- Leader: Vicente Risco, Xosé Filgueira Valverde
- Founded: 1935
- Dissolved: 1936
- Split from: Partido Galeguista
- Ideology: Galician nationalism Conservatism Political Catholicism Völkisch nationalism

= Dereita Galeguista =

Dereita Galeguista (Galicianist/Galician Nationalist Right, in English language) was a right-wing Galician nationalist party active in the final months of the Second Spanish Republic.
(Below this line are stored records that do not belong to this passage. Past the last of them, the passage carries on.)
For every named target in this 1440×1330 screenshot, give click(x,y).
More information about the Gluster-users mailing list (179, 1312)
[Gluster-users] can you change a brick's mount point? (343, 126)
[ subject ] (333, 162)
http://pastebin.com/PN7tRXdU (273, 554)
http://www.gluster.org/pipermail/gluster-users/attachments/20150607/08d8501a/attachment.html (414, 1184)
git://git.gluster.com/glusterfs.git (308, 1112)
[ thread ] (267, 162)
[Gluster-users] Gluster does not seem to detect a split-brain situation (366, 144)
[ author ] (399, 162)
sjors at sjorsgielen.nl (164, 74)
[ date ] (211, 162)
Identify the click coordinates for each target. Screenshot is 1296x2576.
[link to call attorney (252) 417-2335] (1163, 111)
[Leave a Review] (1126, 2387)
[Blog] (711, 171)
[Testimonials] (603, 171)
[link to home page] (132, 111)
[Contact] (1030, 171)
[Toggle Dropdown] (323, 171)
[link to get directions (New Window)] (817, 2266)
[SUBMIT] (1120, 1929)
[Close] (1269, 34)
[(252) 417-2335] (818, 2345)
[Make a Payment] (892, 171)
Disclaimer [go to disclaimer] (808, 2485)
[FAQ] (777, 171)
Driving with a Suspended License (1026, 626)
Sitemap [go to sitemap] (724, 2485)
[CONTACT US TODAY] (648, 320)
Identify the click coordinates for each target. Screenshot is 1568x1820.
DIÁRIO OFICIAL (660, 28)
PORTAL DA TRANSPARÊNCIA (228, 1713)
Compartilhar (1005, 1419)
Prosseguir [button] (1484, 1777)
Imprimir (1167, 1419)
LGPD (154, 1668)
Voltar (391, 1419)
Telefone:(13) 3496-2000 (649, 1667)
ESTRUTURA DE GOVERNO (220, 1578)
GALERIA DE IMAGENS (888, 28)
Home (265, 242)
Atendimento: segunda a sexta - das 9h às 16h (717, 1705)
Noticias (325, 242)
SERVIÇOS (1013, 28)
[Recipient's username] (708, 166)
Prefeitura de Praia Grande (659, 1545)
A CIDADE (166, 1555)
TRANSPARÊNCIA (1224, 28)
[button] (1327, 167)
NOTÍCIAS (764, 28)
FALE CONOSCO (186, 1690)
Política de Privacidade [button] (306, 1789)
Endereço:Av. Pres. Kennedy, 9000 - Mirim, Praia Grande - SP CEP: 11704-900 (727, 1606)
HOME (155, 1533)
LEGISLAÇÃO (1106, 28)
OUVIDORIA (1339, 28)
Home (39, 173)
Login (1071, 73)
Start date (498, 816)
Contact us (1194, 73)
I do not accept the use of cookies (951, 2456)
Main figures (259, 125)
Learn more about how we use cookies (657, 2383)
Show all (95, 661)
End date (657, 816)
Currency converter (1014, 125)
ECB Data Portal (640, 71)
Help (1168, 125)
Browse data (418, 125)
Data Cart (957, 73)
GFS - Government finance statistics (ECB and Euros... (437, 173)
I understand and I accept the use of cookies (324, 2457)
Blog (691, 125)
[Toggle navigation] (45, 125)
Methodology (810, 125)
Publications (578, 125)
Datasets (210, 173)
The origin of this short-lived party was the opposition of the Catholic and conservative sectors of the Partido Galeguista to potential agreements with left parties to enter the left-wing Popular Front. In May 1935, a group of militants Partido Galeguista in Pontevedra, headed by Xosé Filgueira Valverde left the party in protest against the policy of pacts with the left, and created a new organization known as Dereita Galeguista. In February 1936, and due to the formal incorporation of the Partido Galeguista to the Popular Front, Vicente Risco and other seven relevant Ourense members of the party left the PG. In Santiago de Compostela Mosquera Pérez and Manuel Beiras García also joined Dereita Galeguista. In its founding manifesto the organization declared itself as progressive, democratic, republican, cooperative and social-Christian.

After the start of the Spanish Civil War, Vicente Risco and some other militants joined the Nationalists, due to their Catholic ideology. Other militants opposed the Nationalists, like Otero Pedrayo or Manuel Beiras García.